IESR Executive Director Fabby Tumiwa notes that cooperation with China can be pursued in three main sectors: first, investment in renewable energy infrastructure and energy storage; second, manufacturing and supply chains for renewable energy technology; and third, industrial decarbonization, including the mineral processing industry. This was discussed at the IESR workshop titled “The Energy Transition Workshop: Potential Collaboration between Indonesia and China for Green Development and Clean Energy Cooperation” (21/10) in Jakarta.
Fabby believes that the Prabowo-Gibran government needs to adopt the right strategy to reverse the trend of low investment in the renewable energy sector, which has persisted over the last five years. In 2023, investments in Indonesia’s new renewable energy and energy conservation sector were recorded at only USD 1.5 billion. This amount is still significantly below the total investment required to achieve the Net Zero Emissions (NZE) 2050 target, estimated by IESR to be around USD 1.3 trillion by 2050, or approximately USD 40 to 50 billion per year starting in 2025.
To address this issue, inter-ministerial synergies among the Ministry of Energy and Mineral Resources (MEMR), the Ministry of Investment and Downstream, the Ministry of State-Owned Enterprises (SOEs), National Development Planning Agency (Bappenas), and the Ministry of Foreign Affairs are essential to promote policy harmonization and create an attractive investment climate for businesses and investors.

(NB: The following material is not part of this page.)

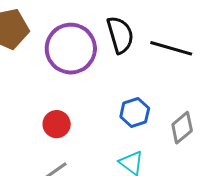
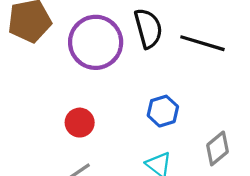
gray diamond: (182, 128) -> (218, 148), moved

The government must review policies, regulations, and licensing processes that hinder renewable energy investments from being bankable. Additionally, it needs to prepare a strategic cooperation framework with China focusing on three aspects: investment, clean energy industry supply chain development, and industrial decarbonization, particularly in reducing emissions from captive coal power plants. In the short term, the government can seek concessional funding from China for implementing the Just Energy Transition Partnership (JETP) and the National Electricity General Plan (RUKN), prioritizing national interests and the principle of mutual respect,” Fabby said.

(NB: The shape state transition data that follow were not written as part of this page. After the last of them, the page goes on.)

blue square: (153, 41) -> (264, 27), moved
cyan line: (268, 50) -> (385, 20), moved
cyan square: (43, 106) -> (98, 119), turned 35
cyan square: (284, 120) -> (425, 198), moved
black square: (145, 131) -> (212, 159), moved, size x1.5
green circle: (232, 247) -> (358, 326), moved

Arief Rosadi, Program Manager of Climate and Energy Diplomacy at IESR, noted that Indonesia and the People’s Republic of China have significant potential to develop energy transition cooperation, which can provide added economic value for both countries. This includes support for developing renewable energy infrastructure in Indonesia and potential access to funding from China.
Energy transition cooperation between Indonesia and China represents a low-hanging fruit. To access sustainable funding from China, both countries need to harmonize their green investment standards for sustainable development. For example, Indonesia has a green taxonomy and sustainable investment guidelines, while China has the Green Investment Principles,” Arief explained.